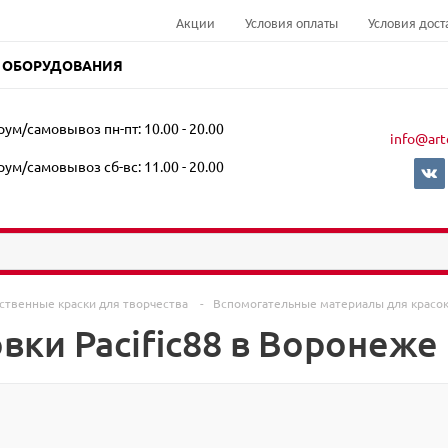
Акции
Условия оплаты
Условия дост
 ОБОРУДОВАНИЯ
ум/самовывоз пн-пт: 10.00 - 20.00
info@art
ум/самовывоз сб-вс: 11.00 - 20.00
ственные краски для творчества
-
Вспомогательные материалы для красо
вки Pacific88 в Воронеже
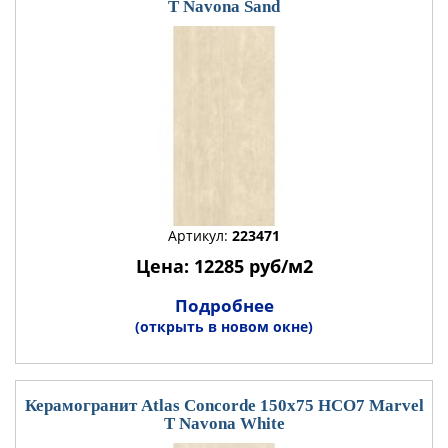
T Navona Sand
Артикул:
223471
Цена: 12285 руб/м2
Подробнее
(открыть в новом окне)
Керамогранит Atlas Concorde 150x75 HCO7 Marvel
T Navona White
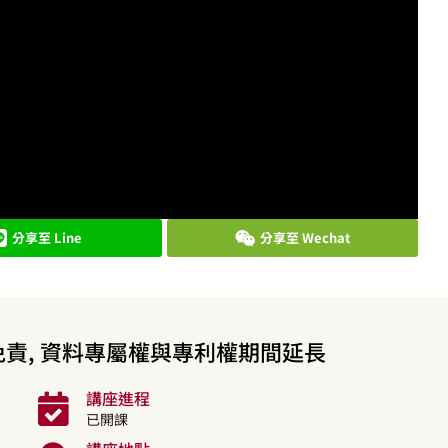
分享至 Line
分享至 Wechat
免責, 資料專屬權與專利權期間延長
講座進程
已開課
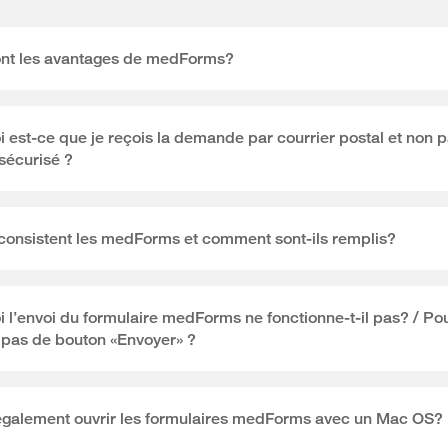
ont les avantages de medForms?
 est-ce que je reçois la demande par courrier postal et non p
 sécurisé ?
consistent les medForms et comment sont-ils remplis?
 l’envoi du formulaire medForms ne fonctionne-t-il pas? / Po
il pas de bouton «Envoyer» ?
 également ouvrir les formulaires medForms avec un Mac OS?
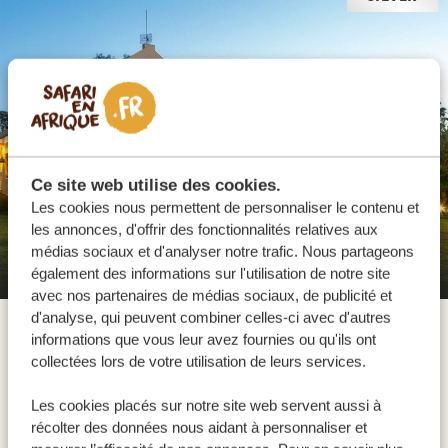
Ce site web utilise des cookies.
Les cookies nous permettent de personnaliser le contenu et
les annonces, d'offrir des fonctionnalités relatives aux
médias sociaux et d'analyser notre trafic. Nous partageons
De Denne Country Guest House
également des informations sur l'utilisation de notre site
avec nos partenaires de médias sociaux, de publicité et
d'analyse, qui peuvent combiner celles-ci avec d'autres
Ce trajet panoramique de 5 heures (sans compter les
informations que vous leur avez fournies ou qu'ils ont
arrêts) entre Le Cap et Oudtshoorn via la Route 62
collectées lors de votre utilisation de leurs services.
serpente à travers de charmantes petites villes telles
que Robertson, Montagu, Barrydale et Calitzdorp. Pour
Les cookies placés sur notre site web servent aussi à
récolter des données nous aidant à personnaliser et
agrémenter ce long trajet, faites une halte à Robertson,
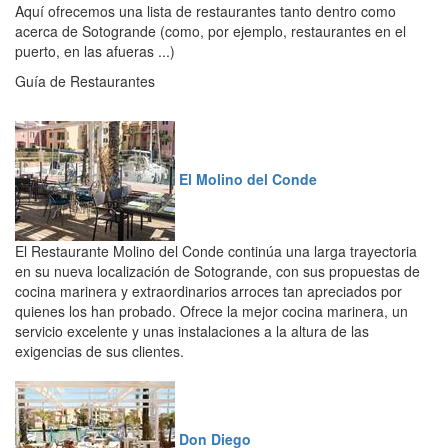
Aquí ofrecemos una lista de restaurantes tanto dentro como
acerca de Sotogrande (como, por ejemplo, restaurantes en el
puerto, en las afueras ...)
Guía de Restaurantes
El Molino del Conde
El Restaurante Molino del Conde continúa una larga trayectoria
en su nueva localización de Sotogrande, con sus propuestas de
cocina marinera y extraordinarios arroces tan apreciados por
quienes los han probado. Ofrece la mejor cocina marinera, un
servicio excelente y unas instalaciones a la altura de las
exigencias de sus clientes.
Don Diego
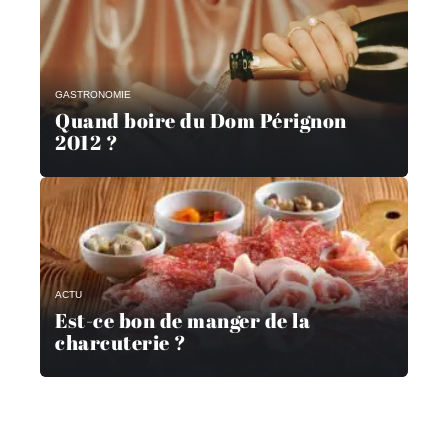
GASTRONOMIE
Quand boire du Dom Pérignon
2012 ?
ACTU
Est-ce bon de manger de la
charcuterie ?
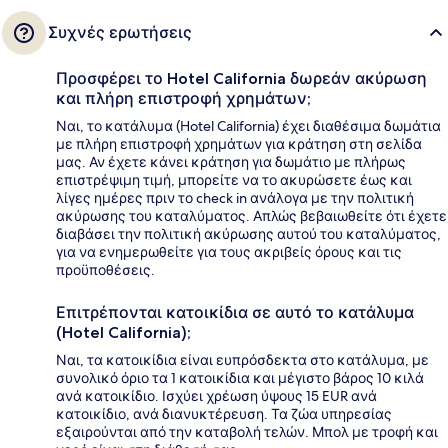
Συχνές ερωτήσεις
Προσφέρει το Hotel California δωρεάν ακύρωση
και πλήρη επιστροφή χρημάτων;
Ναι, το κατάλυμα (Hotel California) έχει διαθέσιμα δωμάτια
με πλήρη επιστροφή χρημάτων για κράτηση στη σελίδα
μας. Αν έχετε κάνει κράτηση για δωμάτιο με πλήρως
επιστρέψιμη τιμή, μπορείτε να το ακυρώσετε έως και
λίγες ημέρες πριν το check in ανάλογα με την πολιτική
ακύρωσης του καταλύματος. Απλώς βεβαιωθείτε ότι έχετε
διαβάσει την πολιτική ακύρωσης αυτού του καταλύματος,
για να ενημερωθείτε για τους ακριβείς όρους και τις
προϋποθέσεις.
Επιτρέπονται κατοικίδια σε αυτό το κατάλυμα
(Hotel California);
Ναι, τα κατοικίδια είναι ευπρόσδεκτα στο κατάλυμα, με
συνολικό όριο τα 1 κατοικίδια και μέγιστο βάρος 10 κιλά
ανά κατοικίδιο. Ισχύει χρέωση ύψους 15 EUR ανά
κατοικίδιο, ανά διανυκτέρευση. Τα ζώα υπηρεσίας
εξαιρούνται από την καταβολή τελών. Μπολ με τροφή και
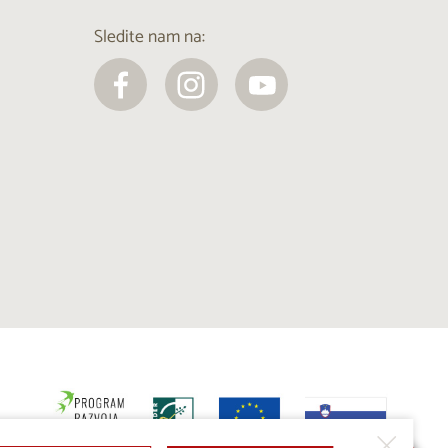
Sledite nam na:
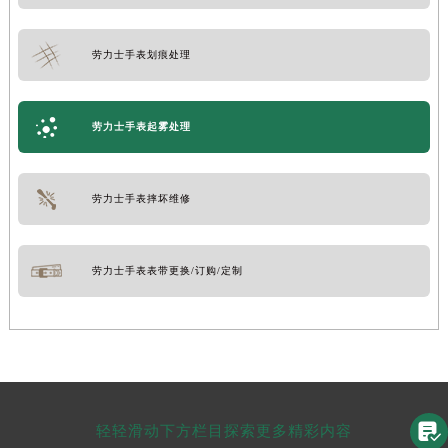
劳力士手表划痕处理
劳力士手表起雾处理
劳力士手表摔坏维修
劳力士手表表带更换/订购/定制

轻轻滑动下方栏目探索更多精彩内容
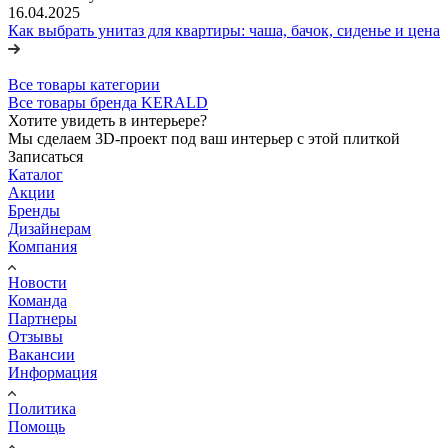
16.04.2025
Как выбрать унитаз для квартиры: чаша, бачок, сиденье и цена
Все товары категории
Все товары бренда KERALD
Хотите увидеть в интерьере?
Мы сделаем 3D-проект под ваш интерьер с этой плиткой
Записаться
Каталог
Акции
Бренды
Дизайнерам
Компания
Новости
Команда
Партнеры
Отзывы
Вакансии
Информация
Политика
Помощь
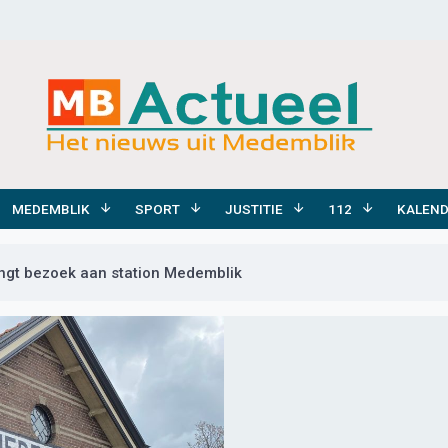
MEDEMBLIK
SPORT
JUSTITIE
112
KALEN
ngt bezoek aan station Medemblik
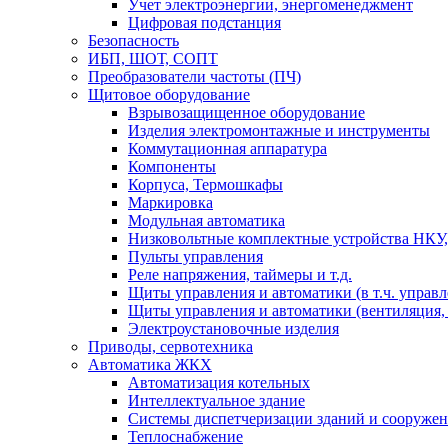
Учет электроэнергии, энергоменеджмент
Цифровая подстанция
Безопасность
ИБП, ШОТ, СОПТ
Преобразователи частоты (ПЧ)
Щитовое оборудование
Взрывозащищенное оборудование
Изделия электромонтажные и инструменты
Коммутационная аппаратура
Компоненты
Корпуса, Термошкафы
Маркировка
Модульная автоматика
Низковольтные комплектные устройства НКУ,
Пульты управления
Реле напряжения, таймеры и т.д.
Щиты управления и автоматики (в т.ч. управ
Щиты управления и автоматики (вентиляция, н
Электроустановочные изделия
Приводы, сервотехника
Автоматика ЖКХ
Автоматизация котельных
Интеллектуальное здание
Системы диспетчеризации зданий и сооруже
Теплоснабжение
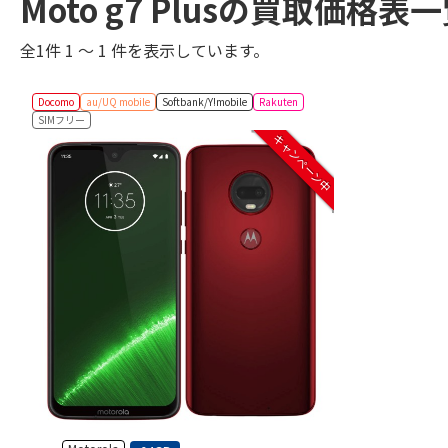
Moto g7 Plusの買取価格表
全1件 1 ～ 1 件を表示しています。
Docomo
au/UQ mobile
Softbank/Y!mobile
Rakuten
SIMフリー
キャンペーン中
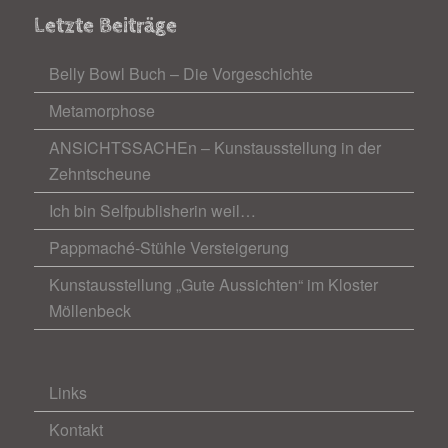
Letzte Beiträge
Belly Bowl Buch – Die Vorgeschichte
Metamorphose
ANSICHTSSACHEn – Kunstausstellung in der
Zehntscheune
Ich bin Selfpublisherin weil…
Pappmaché-Stühle Versteigerung
Kunstausstellung „Gute Aussichten“ im Kloster
Möllenbeck
Links
Kontakt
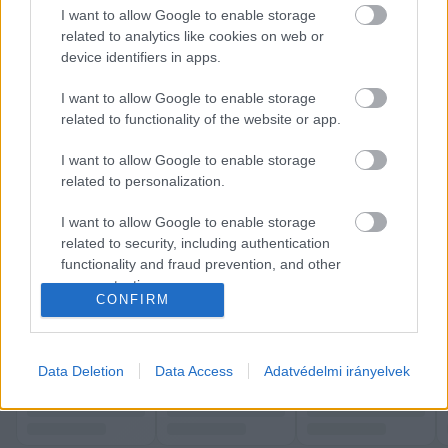
I want to allow Google to enable storage
költségvetés egyenlegét
 az otthontámogatások 
related to analytics like cookies on web or
kifizetései is jelentősen befolyásolták, és a 
device identifiers in apps.
közszférában dolgozók béremelése is növelte 
I want to allow Google to enable storage
az 
idén
 februári kiadásokat.
related to functionality of the website or app.
A Népszava ezután megjegyezte, az egyszeri 
I want to allow Google to enable storage
related to personalization.
kiadásokon a büdzsé túl van, ugyanakkor az 
emelt béreket a családi adókedvezményeket, a 
I want to allow Google to enable storage
nők adómentességét továbbra is fent kell tartani.
related to security, including authentication
functionality and fraud prevention, and other
user protection.
További részletek a Népszava 
cikkében
CONFIRM
olvashatók.
K
ECSUP SHORTS
Összes videó
Data Deletion
Data Access
Adatvédelmi irányelvek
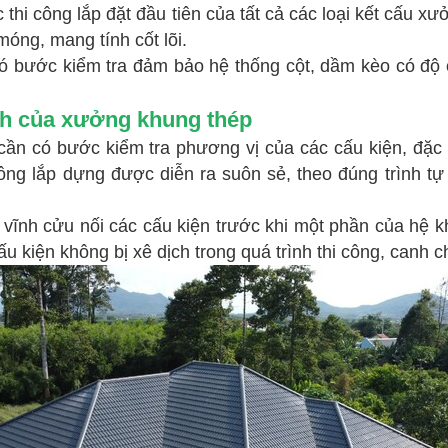
i công lắp đặt đầu tiên của tất cả các loại kết cấu xư
óng, mang tính cốt lõi.
bước kiểm tra đảm bảo hệ thống cột, dầm kèo có độ ch
nh của xưởng khung thép
n có bước kiểm tra phương vị của các cấu kiện, đặc b
công lắp dựng được diễn ra suôn sẻ, theo đúng trình tự
vĩnh cửu nối các cấu kiện trước khi một phần của hệ
cấu kiện không bị xê dịch trong quá trình thi công, canh 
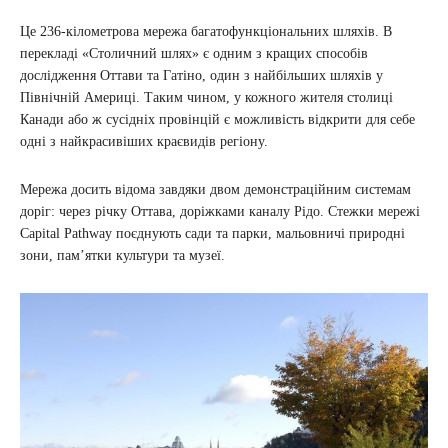
Це 236-кілометрова мережа багатофункціональних шляхів. В
перекладі «Столичний шлях» є одним з кращих способів
дослідження Оттави та Гатіно, один з найбільших шляхів у
Північній Америці. Таким чином, у кожного жителя столиці
Канади або ж сусідніх провінцій є можливість відкрити для себе
одні з найкрасивіших краєвидів регіону.
Мережа досить відома завдяки двом демонстраційним системам
доріг: через річку Оттава, доріжками каналу Рідо. Стежки мережі
Capital Pathway поєднують сади та парки, мальовничі природні
зони, пам’ятки культури та музеї.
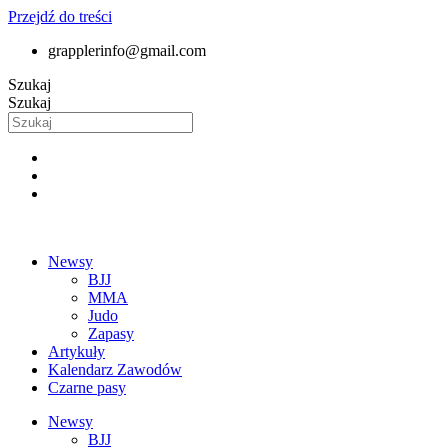
Przejdź do treści
grapplerinfo@gmail.com
Szukaj
Szukaj
Newsy
BJJ
MMA
Judo
Zapasy
Artykuły
Kalendarz Zawodów
Czarne pasy
Newsy
BJJ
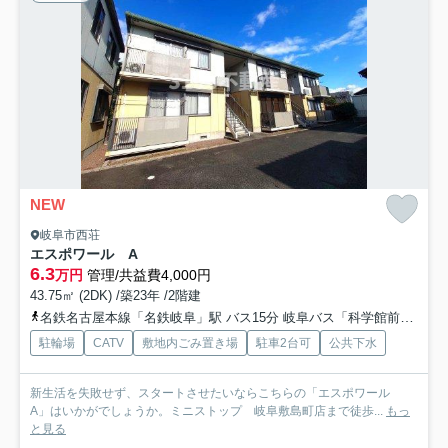
NEW
岐阜市西荘
エスポワール A
6.3
万円
管理/共益費4,000円
43.75㎡ (2DK) /築23年 /2階建
名鉄名古屋本線「名鉄岐阜」駅 バス15分 岐阜バス「科学館前（岐阜県）」 停歩9分
駐輪場
CATV
敷地内ごみ置き場
駐車2台可
公共下水
新生活を失敗せず、スタートさせたいならこちらの「エスポワール
A」はいかがでしょうか。ミニストップ 岐阜敷島町店まで徒歩...
もっ
と見る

> PROBLEM TO SOLVE
Leave out the pictures and return, exactly as written, only the lines from the line with "Канади або ж" through the end of the records above.

> SOLUTION TO THE EXERCISE
Канади або ж сусідніх провінцій є можливість відкрити для себе
одні з найкрасивіших краєвидів регіону.
Мережа досить відома завдяки двом демонстраційним системам
доріг: через річку Оттава, доріжками каналу Рідо. Стежки мережі
Capital Pathway поєднують сади та парки, мальовничі природні
зони, пам’ятки культури та музеї.
Przejdź do treści
grapplerinfo@gmail.com
Szukaj
Szukaj
Newsy
BJJ
MMA
Judo
Zapasy
Artykuły
Kalendarz Zawodów
Czarne pasy
Newsy
BJJ
NEW
岐阜市西荘
エスポワール A
6.3
万円
管理/共益費4,000円
43.75㎡ (2DK) /築23年 /2階建
名鉄名古屋本線「名鉄岐阜」駅 バス15分 岐阜バス「科学館前（岐阜県）」 停歩9分
駐輪場
CATV
敷地内ごみ置き場
駐車2台可
公共下水
新生活を失敗せず、スタートさせたいならこちらの「エスポワール
A」はいかがでしょうか。ミニストップ 岐阜敷島町店まで徒歩...
もっ
と見る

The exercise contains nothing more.